O jornalista Sérgio Mattos é doutor em Comunicação pela Universidade do Texas (campus de Austin) e portador do Prêmio Luiz Beltrão de Maturidade Acadêmica, com que foi distinguido pela Sociedade Brasileira de Estudos Interdisciplinares da Comunicação (Intercom), em 2000. É reconhecido no mundo acadêmico como o historiador da televisão brasileira. Ocupa, desde o ano passado, a coordenação dos cursos de jornalismo das Faculdades da Cidade e da FTC, período em que também tem prestado a sua colaboração como secretário-geral do centenário Instituto Geográfico e Histórico da Bahia.

O organizador de Memória da imprensa contemporânea da Bahia ordenou os depoimentos nesta seqüência alfabética: Agostinho Muniz, Álvaro Henrique, Antonio Carlos Magalhães, Carlos Navarro, Emiliano José, Fernando Rocha, Fernando Vita, Florisvaldo Mattos, Germano Machado, Ivan Pedro, João Falcão, José Olimpio da Rocha, José Valverde, Manoel Canário, Nelson Varón Cadena, Pancho Gomes, Paolo Marconi, Perfelino Neto, Raimundo Varela, Reynivaldo Brito, Samuel Celestino, Sérgio Mattos e Tasso Franco.

No prefácio, a presidente do IGHB, professora Consuelo Ponde de Sena, vaticina: ‘Este trabalho representa o começo de um inventário sistemático, que deverá ter seguimento, a fim de que se preserve a história contemporânea da imprensa baiana, relatada por cada jornalista, conforme escreve Sérgio Mattos’. Na apresentação, o organizador do livro firma o seguinte compromisso: ‘Com a publicação deste primeiro livro, inicia-se a construção de um inventário da história contemporânea da imprensa da Bahia, contada a partir do depoimento de jornalistas. […] Ao mesmo tempo, o projeto enriquece a participação da Bahia na recuperação da memória histórica da imprensa brasileira que completa o segundo centenário agora em 2008’.

Em 2011, o bicentenário

O texto que a jornalista Matilde Schnitman assina a orelha [ver o texto abaixo] adverte o leitor de que o autor de Memória da imprensa contemporânea da Bahia almeja que as entrevistas subsidiem pesquisas e depoimentos que, publicados, possam enriquecer a programação festiva dos 200 anos da imprensa na Bahia em 2011. Neste instante, pelo menos três instituições baianas estão encaminhando providências para a comemoração do 14 de maio de 2011: a Associação Bahiana de Imprensa (ABI), a Universidade Federal do Recôncavo da Bahia (UFRB) e o Instituto Geográfico e Histórico da Bahia.

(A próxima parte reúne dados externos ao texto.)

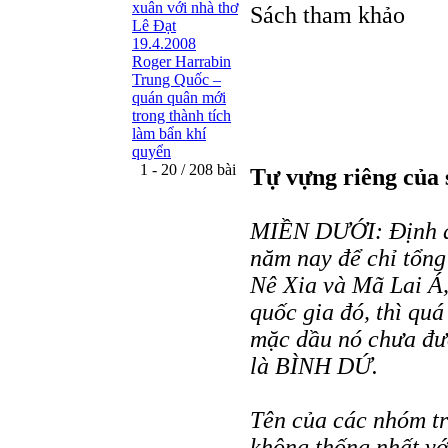
xuân với nhà thơ
Sách tham khảo
Lê Đạt
19.4.2008
Roger Harrabin
Trung Quốc –
quán quân mới
trong thành tích
làm bẩn khí
quyển
1 - 20 / 208 bài
Tự vựng riêng của 
MIỀN DƯỚI: Định da
năm nay để chỉ tổng
Nê Xia và Mã Lai Á,
quốc gia đó, thì qu
mặc dầu nó chưa đượ
là BÌNH DỨ.
Tên của các nhóm t
không thống nhất vớ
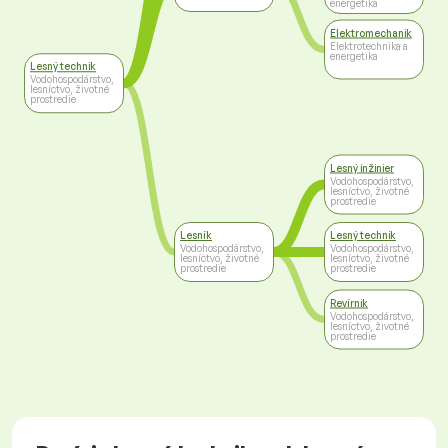
energetika
Elektromechanik
Elektrotechnika a
energetika
Lesný technik
Vodohospodárstvo,
lesníctvo, životné
prostredie
Lesný inžinier
Vodohospodárstvo,
lesníctvo, životné
prostredie
Lesník
Lesný technik
Vodohospodárstvo,
Vodohospodárstvo,
lesníctvo, životné
lesníctvo, životné
prostredie
prostredie
Revírnik
Vodohospodárstvo,
lesníctvo, životné
prostredie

As providências, em verdade, poderiam ter sido tomadas desde maio de 2001, ocasião em que pesquisadores da história da imprensa baiana realizaram, na ABI, uma reunião, de que participou o presidente em exercício, José Jorge Randan, quando se discutiu o projeto de criação do Núcleo de Estudos dos Impressos da Bahia (Nehib) em que figuram várias propostas alusivas ao bicentenário, uma das quais a Coleção Cipriano Barata, que foi iniciada quatro anos depois, em 2005. Outras propostas referem-se aos levantamentos bibliográfico e iconográfico relativos à história da imprensa da Bahia; à elaboração de perfis de jornalistas e de empresas de comunicação baianas; à criação de site e a montagem de exposição sobre os 200 anos da instalação da imprensa no estado.

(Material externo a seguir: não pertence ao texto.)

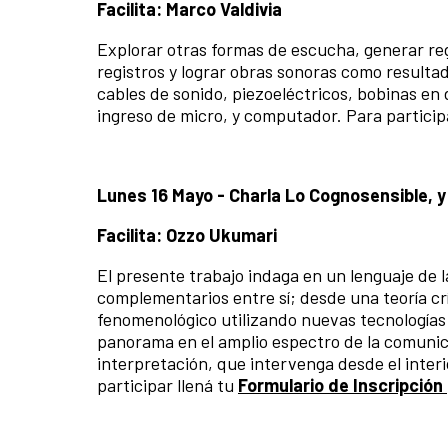
Facilita: Marco Valdivia
Explorar otras formas de escucha, generar regi
registros y lograr obras sonoras como result
cables de sonido, piezoeléctricos, bobinas en
ingreso de micro, y computador. Para particip
Lunes 16 Mayo -
Charla Lo Cognosensible, y 
Facilita: Ozzo Ukumari
El presente trabajo indaga en un lenguaje de
complementarios entre sí; desde una teoría cr
fenomenológico utilizando nuevas tecnologías 
panorama en el amplio espectro de la comunic
interpretación, que intervenga desde el interi
participar llená tu
Formulario de Inscripción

A Coleção Cipriano Barata, de natureza interinstitucional, foi iniciada em 2005 com o auxílio da Assembléia Legislativa do Estado da Bahia. Em parceria com a Academia de Letras da Bahia, o Legislativo patrocinou a primeira edição de Apontamentos para a história da imprensa na Bahia, coletânea de que participam, dentre outros, os ex-governadores Luiz Viana Filho e Octavio Magabeira, e A primeira gazeta da Bahia: Idade d’Ouro do Brazil, da professora doutora Maria Beatriz Nizza da Silva. Desta obra, a Editora da Universidade Federal da Bahia – Edufba – foi, também, co-editora.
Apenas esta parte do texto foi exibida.